■ WHAT YOU SHOULD DO ■
Across these entries, report how many lines include the string "conseille", with nothing but the number.

○ ○ ○ ○ ○ ○ ○

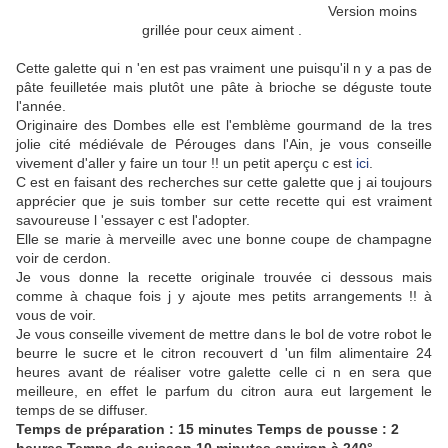
Version moins
grillée pour ceux aiment .
Cette galette qui n 'en est pas vraiment une puisqu'il n y a pas de
pâte feuilletée mais plutôt une pâte à brioche se déguste toute
l'année.
Originaire des Dombes elle est l'emblème gourmand de la tres
jolie cité médiévale de Pérouges dans l'Ain, je vous conseille
vivement d'aller y faire un tour !! un petit aperçu c est
ici
.
C est en faisant des recherches sur cette galette que j ai toujours
apprécier que je suis tomber sur cette recette qui est vraiment
savoureuse l 'essayer c est l'adopter.
Elle se marie à merveille avec une bonne coupe de champagne
voir de cerdon.
Je vous donne la recette originale trouvée ci dessous mais
comme à chaque fois j y ajoute mes petits arrangements !! à
vous de voir.
Je vous conseille vivement de mettre dans le bol de votre robot le
beurre le sucre et le citron recouvert d 'un film alimentaire 24
heures avant de réaliser votre galette celle ci n en sera que
meilleure, en effet le parfum du citron aura eut largement le
temps de se diffuser.
Temps de préparation : 15 minutes Temps de pousse : 2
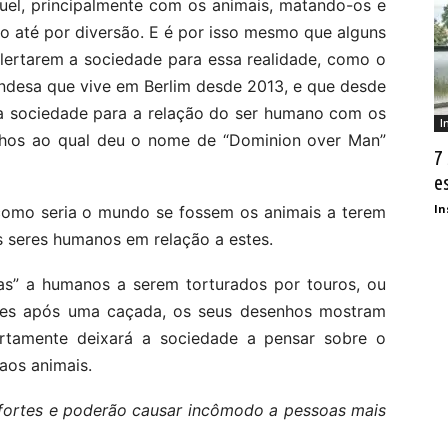
uel, principalmente com os animais, matando-os e
o até por diversão. E é por isso mesmo que alguns
alertarem a sociedade para essa realidade, como o
landesa que vive em Berlim desde 2013, e que desde
r a sociedade para a relação do ser humano com os
I
enhos ao qual deu o nome de “Dominion over Man”
7
e
In
 como seria o mundo se fossem os animais a terem
seres humanos em relação a estes.
” a humanos a serem torturados por touros, ou
ões após uma caçada, os seus desenhos mostram
certamente deixará a sociedade a pensar sobre o
aos animais.
 fortes e poderão causar incômodo a pessoas mais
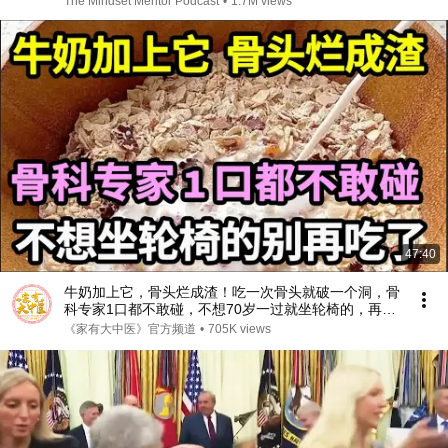
The Mindset Mentor Podcast
•
1.7M views
47:40
牛奶加上它，骨头烂成渣！吃一次骨头就破一个洞，骨
科专家1口都不敢碰，不想70岁一过就坐轮椅的，再喜
欢都要忌口！【家庭大医生】
《家有大中医》官方频道
•
705K views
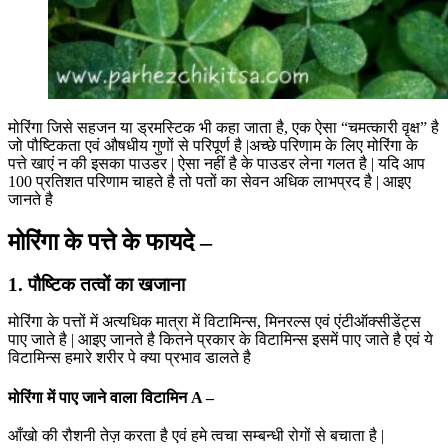
मोरिंगा जिसे सहजन या ड्रमस्टिक भी कहा जाता है, एक ऐसा “चमत्कारी वृक्ष” है
जो पौष्टिकता एवं औषधीय गुणों से परिपूर्ण है |अच्छे परिणाम के लिए मोरिंगा के
पत्ते खाएं न की इसका पाउडर | ऐसा नहीं है के पाउडर लेना गलत है | यदि आप
100 प्रतिशत परिणाम चाहते है तो पतों का सेवन अधिक लाभप्रद है | आइए
जानते है
मोरिंगा के पत्ते के फायदे –
1. पौष्टिक तत्वों का खजाना
मोरिंगा के पत्तों में अत्यधिक मात्रा में विटामिन्स, मिनरल्स एवं एंटीऑक्सीडेंट्स
पाए जाते है | आइए जानते है कितने प्रकार के विटामिन्स इसमें पाए जाते है एवं ये
विटामिन्स हमारे शरीर पे क्या प्रभाव डालते है
मोरिंगा में पाए जाने वाला विटामिन A –
आँखो की रौशनी तेज़ करता है एवं हमे त्वचा सम्बन्धी रोगों से बचाता है |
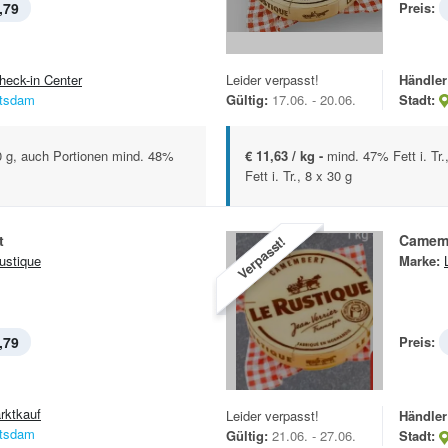
,79
Preis:
heck-in Center
Leider verpasst!
Händler
tsdam
Gültig:
17.06. - 20.06.
Stadt:
50 g, auch Portionen mind. 48%
€ 11,63 / kg -
mind. 47% Fett i. Tr
Fett i. Tr., 8 x 30 g
t
Camem
Verpasst!
ustique
Marke:
,79
Preis:
rktkauf
Leider verpasst!
Händler
tsdam
Gültig:
21.06. - 27.06.
Stadt:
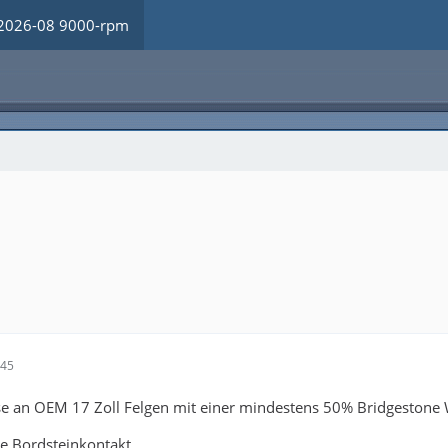
2026-08 9000-rpm
:45
se an OEM 17 Zoll Felgen mit einer mindestens 50% Bridgestone 
ie Bordsteinkontakt.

○ ○ ○ ○ ○ ○ ○

■ ANSWER AREA ■
2